Stored entries:

* * *

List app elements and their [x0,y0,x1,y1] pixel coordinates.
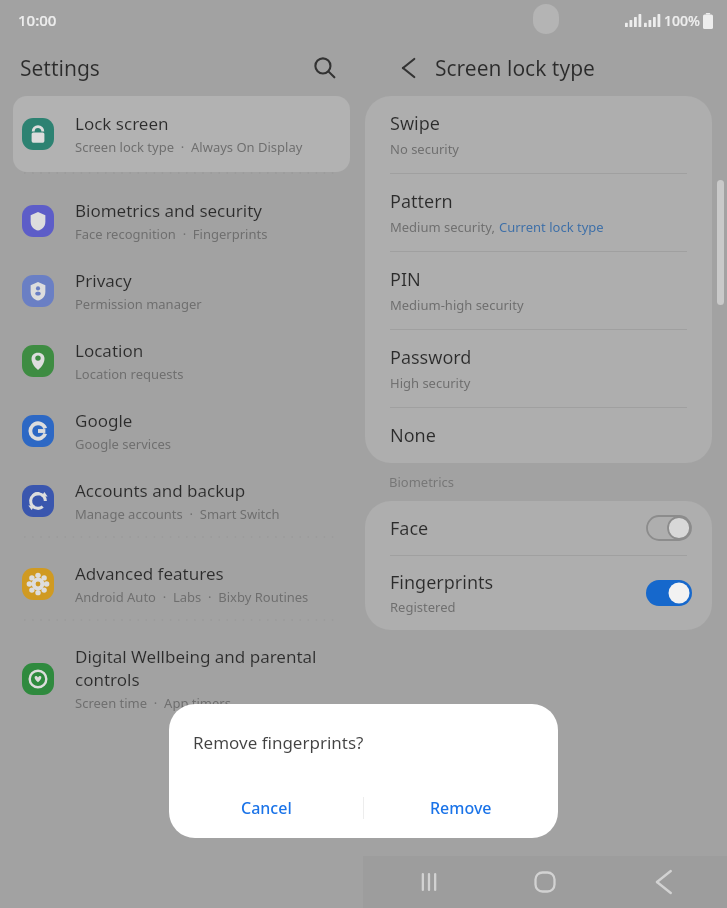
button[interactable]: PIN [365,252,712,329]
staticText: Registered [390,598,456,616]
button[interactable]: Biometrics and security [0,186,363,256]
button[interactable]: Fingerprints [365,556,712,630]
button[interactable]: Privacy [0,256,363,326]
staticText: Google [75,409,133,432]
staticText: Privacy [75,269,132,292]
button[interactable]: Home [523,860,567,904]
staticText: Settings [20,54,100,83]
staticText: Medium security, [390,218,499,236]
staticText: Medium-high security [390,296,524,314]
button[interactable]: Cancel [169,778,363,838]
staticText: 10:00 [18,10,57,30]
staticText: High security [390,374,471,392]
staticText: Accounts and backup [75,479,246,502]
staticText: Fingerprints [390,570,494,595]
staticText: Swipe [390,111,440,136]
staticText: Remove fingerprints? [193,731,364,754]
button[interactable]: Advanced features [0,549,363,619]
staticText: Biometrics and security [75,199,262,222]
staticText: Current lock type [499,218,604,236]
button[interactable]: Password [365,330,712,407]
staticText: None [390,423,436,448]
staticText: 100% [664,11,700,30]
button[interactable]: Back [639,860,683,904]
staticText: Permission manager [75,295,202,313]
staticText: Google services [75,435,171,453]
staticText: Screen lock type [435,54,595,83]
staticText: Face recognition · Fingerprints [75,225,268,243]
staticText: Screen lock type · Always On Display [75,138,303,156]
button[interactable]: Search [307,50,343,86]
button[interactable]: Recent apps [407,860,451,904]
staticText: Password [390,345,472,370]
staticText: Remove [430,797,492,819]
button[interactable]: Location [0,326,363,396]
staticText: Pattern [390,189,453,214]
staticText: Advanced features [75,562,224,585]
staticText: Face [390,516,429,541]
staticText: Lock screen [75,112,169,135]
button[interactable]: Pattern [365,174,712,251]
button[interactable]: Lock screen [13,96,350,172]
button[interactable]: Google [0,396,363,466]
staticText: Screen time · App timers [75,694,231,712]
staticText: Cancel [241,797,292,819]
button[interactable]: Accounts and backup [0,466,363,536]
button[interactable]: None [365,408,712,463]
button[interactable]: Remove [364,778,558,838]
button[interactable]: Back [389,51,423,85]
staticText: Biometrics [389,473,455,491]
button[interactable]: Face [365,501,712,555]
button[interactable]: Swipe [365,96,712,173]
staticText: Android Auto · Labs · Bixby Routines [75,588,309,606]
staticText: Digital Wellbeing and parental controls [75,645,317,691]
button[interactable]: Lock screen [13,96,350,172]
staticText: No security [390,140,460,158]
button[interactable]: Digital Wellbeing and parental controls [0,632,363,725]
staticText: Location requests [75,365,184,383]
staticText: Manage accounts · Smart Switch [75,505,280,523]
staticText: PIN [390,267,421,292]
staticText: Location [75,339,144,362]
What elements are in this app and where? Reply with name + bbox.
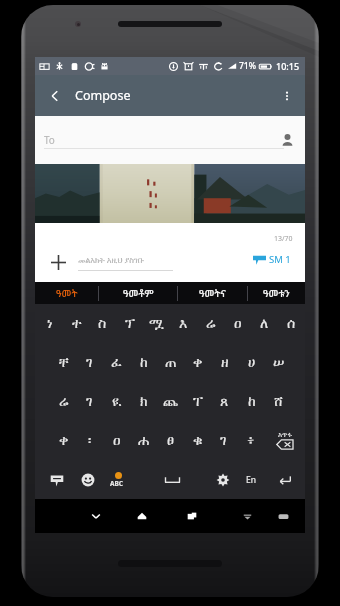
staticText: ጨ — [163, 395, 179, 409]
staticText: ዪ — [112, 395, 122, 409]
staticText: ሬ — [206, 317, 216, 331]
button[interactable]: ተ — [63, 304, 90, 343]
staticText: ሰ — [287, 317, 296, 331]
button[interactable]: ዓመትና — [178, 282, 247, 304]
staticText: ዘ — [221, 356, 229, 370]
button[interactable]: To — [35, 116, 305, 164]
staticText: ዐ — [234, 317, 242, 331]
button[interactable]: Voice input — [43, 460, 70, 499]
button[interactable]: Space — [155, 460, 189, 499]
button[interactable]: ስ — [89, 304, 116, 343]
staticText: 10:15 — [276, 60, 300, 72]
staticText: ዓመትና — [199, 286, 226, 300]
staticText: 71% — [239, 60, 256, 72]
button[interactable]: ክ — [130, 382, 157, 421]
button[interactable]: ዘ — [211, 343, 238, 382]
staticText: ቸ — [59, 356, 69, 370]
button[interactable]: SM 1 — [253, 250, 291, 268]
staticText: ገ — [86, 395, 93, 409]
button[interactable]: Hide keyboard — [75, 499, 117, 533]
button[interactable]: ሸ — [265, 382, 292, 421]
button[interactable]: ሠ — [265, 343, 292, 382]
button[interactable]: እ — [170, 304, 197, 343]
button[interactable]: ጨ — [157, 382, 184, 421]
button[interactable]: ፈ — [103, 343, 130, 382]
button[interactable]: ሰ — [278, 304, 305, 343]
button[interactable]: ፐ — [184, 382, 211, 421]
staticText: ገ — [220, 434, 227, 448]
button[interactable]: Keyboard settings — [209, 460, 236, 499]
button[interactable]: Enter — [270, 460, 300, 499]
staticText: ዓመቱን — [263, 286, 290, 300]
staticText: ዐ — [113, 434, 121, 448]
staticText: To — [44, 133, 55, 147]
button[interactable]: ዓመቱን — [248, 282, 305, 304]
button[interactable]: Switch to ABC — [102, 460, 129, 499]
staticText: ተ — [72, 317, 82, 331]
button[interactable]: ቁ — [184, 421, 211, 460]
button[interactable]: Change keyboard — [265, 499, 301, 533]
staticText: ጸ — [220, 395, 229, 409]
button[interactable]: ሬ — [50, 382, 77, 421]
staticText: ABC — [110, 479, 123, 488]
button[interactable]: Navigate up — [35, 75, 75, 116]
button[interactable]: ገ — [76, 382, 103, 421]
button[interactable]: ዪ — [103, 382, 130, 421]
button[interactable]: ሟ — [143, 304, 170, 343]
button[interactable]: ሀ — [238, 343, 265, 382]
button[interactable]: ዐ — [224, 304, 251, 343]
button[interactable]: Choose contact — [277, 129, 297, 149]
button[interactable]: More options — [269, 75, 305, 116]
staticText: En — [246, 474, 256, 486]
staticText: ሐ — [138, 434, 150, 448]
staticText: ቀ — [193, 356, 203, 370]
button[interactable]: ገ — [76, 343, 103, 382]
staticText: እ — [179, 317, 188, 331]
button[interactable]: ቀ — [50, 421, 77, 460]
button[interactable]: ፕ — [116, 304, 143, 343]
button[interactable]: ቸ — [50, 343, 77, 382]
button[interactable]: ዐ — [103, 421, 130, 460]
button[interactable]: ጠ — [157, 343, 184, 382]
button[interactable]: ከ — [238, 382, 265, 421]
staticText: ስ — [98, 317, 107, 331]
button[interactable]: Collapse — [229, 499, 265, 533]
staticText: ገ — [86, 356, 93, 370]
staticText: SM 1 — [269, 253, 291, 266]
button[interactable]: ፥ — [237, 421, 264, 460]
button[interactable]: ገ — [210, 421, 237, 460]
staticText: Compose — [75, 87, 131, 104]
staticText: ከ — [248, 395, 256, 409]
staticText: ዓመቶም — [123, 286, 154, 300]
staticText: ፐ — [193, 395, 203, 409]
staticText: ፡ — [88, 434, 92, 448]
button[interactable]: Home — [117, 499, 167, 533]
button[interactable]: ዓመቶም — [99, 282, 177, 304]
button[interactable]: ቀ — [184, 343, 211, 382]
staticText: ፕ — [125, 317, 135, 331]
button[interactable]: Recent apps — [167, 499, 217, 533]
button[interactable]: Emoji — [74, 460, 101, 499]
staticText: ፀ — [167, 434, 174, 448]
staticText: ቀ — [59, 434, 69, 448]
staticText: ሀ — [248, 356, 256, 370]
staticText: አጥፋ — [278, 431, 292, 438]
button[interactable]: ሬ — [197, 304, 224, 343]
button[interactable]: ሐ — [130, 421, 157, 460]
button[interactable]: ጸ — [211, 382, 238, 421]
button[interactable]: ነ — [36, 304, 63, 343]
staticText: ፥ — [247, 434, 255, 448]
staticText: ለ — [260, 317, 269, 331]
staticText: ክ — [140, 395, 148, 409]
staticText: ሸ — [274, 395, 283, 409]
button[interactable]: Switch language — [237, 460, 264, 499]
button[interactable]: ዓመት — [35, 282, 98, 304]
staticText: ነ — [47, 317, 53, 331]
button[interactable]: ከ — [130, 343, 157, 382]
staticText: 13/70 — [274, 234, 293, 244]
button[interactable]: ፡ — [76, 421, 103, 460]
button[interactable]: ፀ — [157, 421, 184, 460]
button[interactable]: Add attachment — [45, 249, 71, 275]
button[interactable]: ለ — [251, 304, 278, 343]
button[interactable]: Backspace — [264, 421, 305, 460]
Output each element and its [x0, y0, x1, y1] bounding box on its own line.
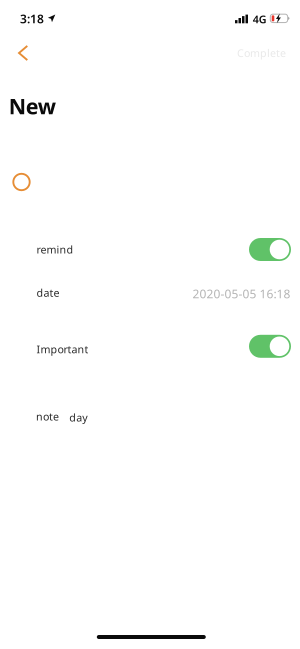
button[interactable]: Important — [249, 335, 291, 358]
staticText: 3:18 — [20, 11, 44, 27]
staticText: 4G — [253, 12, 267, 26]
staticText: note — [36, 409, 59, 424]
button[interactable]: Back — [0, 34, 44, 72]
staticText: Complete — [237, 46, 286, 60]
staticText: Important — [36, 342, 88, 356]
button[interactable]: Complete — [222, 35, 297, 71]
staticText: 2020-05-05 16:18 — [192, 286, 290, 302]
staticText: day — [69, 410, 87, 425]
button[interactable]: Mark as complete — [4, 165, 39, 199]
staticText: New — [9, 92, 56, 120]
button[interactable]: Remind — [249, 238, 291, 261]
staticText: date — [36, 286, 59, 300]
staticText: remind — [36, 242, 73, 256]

* * *

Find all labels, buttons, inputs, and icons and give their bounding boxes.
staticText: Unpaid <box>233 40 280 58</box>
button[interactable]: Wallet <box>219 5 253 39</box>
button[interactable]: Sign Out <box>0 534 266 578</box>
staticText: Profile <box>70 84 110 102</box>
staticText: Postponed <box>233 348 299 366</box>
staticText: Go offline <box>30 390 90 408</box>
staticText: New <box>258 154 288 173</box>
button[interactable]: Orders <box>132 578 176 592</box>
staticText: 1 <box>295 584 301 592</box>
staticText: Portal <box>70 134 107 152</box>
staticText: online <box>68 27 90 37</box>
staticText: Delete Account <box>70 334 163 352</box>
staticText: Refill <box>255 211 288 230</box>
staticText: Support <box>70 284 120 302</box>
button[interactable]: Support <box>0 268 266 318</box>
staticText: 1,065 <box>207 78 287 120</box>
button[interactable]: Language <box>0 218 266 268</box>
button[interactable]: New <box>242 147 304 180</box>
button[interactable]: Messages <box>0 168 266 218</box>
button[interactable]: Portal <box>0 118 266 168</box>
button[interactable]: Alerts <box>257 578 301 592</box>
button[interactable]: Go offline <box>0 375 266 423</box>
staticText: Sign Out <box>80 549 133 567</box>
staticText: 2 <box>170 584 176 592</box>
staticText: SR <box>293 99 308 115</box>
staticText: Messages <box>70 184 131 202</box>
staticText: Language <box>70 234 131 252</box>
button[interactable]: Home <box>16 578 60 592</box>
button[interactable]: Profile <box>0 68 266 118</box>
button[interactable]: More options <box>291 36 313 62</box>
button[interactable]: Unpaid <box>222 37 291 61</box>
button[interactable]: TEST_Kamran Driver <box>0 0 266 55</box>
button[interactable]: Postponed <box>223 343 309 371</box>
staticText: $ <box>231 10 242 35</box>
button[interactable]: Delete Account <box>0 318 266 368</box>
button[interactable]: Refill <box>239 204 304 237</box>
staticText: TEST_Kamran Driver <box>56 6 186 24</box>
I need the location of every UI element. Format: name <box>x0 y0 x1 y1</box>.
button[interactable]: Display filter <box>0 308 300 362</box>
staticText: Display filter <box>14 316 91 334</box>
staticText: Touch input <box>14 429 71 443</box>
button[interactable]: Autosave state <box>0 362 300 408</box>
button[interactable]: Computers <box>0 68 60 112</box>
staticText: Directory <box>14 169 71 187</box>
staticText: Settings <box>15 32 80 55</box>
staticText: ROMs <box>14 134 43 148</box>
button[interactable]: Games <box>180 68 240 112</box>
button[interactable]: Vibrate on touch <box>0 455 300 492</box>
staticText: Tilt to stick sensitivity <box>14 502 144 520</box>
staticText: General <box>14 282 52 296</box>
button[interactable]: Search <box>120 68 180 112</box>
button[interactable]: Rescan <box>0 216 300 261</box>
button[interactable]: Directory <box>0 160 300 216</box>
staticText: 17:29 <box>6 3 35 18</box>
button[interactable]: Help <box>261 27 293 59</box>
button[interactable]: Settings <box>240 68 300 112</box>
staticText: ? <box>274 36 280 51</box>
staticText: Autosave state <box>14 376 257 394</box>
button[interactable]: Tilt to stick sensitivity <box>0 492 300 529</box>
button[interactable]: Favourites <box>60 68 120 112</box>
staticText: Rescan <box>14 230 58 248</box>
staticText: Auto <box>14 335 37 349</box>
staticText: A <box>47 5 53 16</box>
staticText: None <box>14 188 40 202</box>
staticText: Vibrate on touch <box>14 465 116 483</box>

* * *

Requirement:
Which of the lines above include the string "Google"? Pick them out and copy them.

Answer for this exercise:
staticText: Google [75,409,133,432]
staticText: Google services [75,435,171,453]
button[interactable]: Google [0,396,363,466]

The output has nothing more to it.